Twitter to The Guardian and Seeking Alpha to CNBC. “The way enterprises communicate with their customers becomes much more important. They are asking: how do I build high-capacity infrastructure for global audiences? Every enterprise will be doing what internet companies were doing between 2006 and 2010,” York adds.

Who will they turn to when they need help? “Carriers who want to build enterprise business are not just facing their traditional competitors, they are facing Microsoft and Google and others,” warns Andreas Hipp, CEO at Epsilon.

“Their customers love this stuff, and the carriers typically struggle because of the historical reputation that they use their dominant power to tell you what telecoms services look like, and how much they will cost. It takes time for a carrier to move their idea of the people they do business with from being a subscriber to being a customer.”

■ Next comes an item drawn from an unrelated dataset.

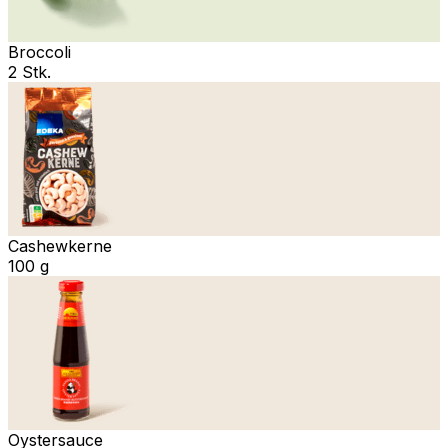
Broccoli
2 Stk.
Cashewkerne
100 g
Oystersauce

And that’s the tension for wholesale carriers who are increasingly targeting enterprise business to be the engine of growth. On one hand they have the technology and the expertise. On the other hand, they are not always recognised by the customer as value-creating or easy to do business with.

The CIOs at those customers have an appetite that is rapidly changing. In 1984, the chief researcher at Sun Microsystems, John Gage, coined the tagline that was repeated everywhere during the first dot. com boom: the network is the computer.

In 2015, CIOs are investing on this principle. A recent survey by IDG Research Services asked 590 CIOs of enterprises (the average size of their IT department was 697 people) in 23 countries what their priorities were for the next 12 months.

It characterised their responses this year by labelling the CIOs as “disruptive innovators”: 55% of respondents are increasing their use of technology partners. Four out of five of the strategic assets that they predict will drive growth in the next three years are network-based: mobile applications (39%), web-scale IT (39%), IoT (32%) and M2M communications (31%).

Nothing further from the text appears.